Collected data
---
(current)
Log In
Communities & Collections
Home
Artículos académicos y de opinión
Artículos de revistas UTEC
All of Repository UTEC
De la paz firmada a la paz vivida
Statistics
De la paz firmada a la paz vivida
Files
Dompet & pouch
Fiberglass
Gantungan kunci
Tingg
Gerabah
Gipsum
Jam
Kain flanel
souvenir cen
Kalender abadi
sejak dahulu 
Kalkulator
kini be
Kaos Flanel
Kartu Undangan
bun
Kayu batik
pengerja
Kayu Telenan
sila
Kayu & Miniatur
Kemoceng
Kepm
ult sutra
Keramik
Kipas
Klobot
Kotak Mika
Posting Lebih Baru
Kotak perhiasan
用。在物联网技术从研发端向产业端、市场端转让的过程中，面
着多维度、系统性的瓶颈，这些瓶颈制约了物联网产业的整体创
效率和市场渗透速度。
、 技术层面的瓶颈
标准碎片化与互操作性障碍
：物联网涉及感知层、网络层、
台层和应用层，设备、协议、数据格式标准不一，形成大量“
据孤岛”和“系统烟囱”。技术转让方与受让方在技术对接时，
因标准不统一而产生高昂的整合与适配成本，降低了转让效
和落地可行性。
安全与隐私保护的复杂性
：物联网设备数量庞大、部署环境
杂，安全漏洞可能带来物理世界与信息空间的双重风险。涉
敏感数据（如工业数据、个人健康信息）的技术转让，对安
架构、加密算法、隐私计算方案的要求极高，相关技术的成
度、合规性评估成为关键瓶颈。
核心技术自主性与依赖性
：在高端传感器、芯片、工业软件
---
:: Task to carry out ::
Give the data again, exactly as it appears above.

:: Solution for this exercise ::
(current)
Log In
Communities & Collections
Home
Artículos académicos y de opinión
Artículos de revistas UTEC
All of Repository UTEC
De la paz firmada a la paz vivida
Statistics
De la paz firmada a la paz vivida
Files
Dompet & pouch
Fiberglass
Gantungan kunci
Tingg
Gerabah
Gipsum
Jam
Kain flanel
souvenir cen
Kalender abadi
sejak dahulu 
Kalkulator
kini be
Kaos Flanel
Kartu Undangan
bun
Kayu batik
pengerja
Kayu Telenan
sila
Kayu & Miniatur
Kemoceng
Kepm
ult sutra
Keramik
Kipas
Klobot
Kotak Mika
Posting Lebih Baru
Kotak perhiasan
用。在物联网技术从研发端向产业端、市场端转让的过程中，面
着多维度、系统性的瓶颈，这些瓶颈制约了物联网产业的整体创
效率和市场渗透速度。
、 技术层面的瓶颈
标准碎片化与互操作性障碍
：物联网涉及感知层、网络层、
台层和应用层，设备、协议、数据格式标准不一，形成大量“
据孤岛”和“系统烟囱”。技术转让方与受让方在技术对接时，
因标准不统一而产生高昂的整合与适配成本，降低了转让效
和落地可行性。
安全与隐私保护的复杂性
：物联网设备数量庞大、部署环境
杂，安全漏洞可能带来物理世界与信息空间的双重风险。涉
敏感数据（如工业数据、个人健康信息）的技术转让，对安
架构、加密算法、隐私计算方案的要求极高，相关技术的成
度、合规性评估成为关键瓶颈。
核心技术自主性与依赖性
：在高端传感器、芯片、工业软件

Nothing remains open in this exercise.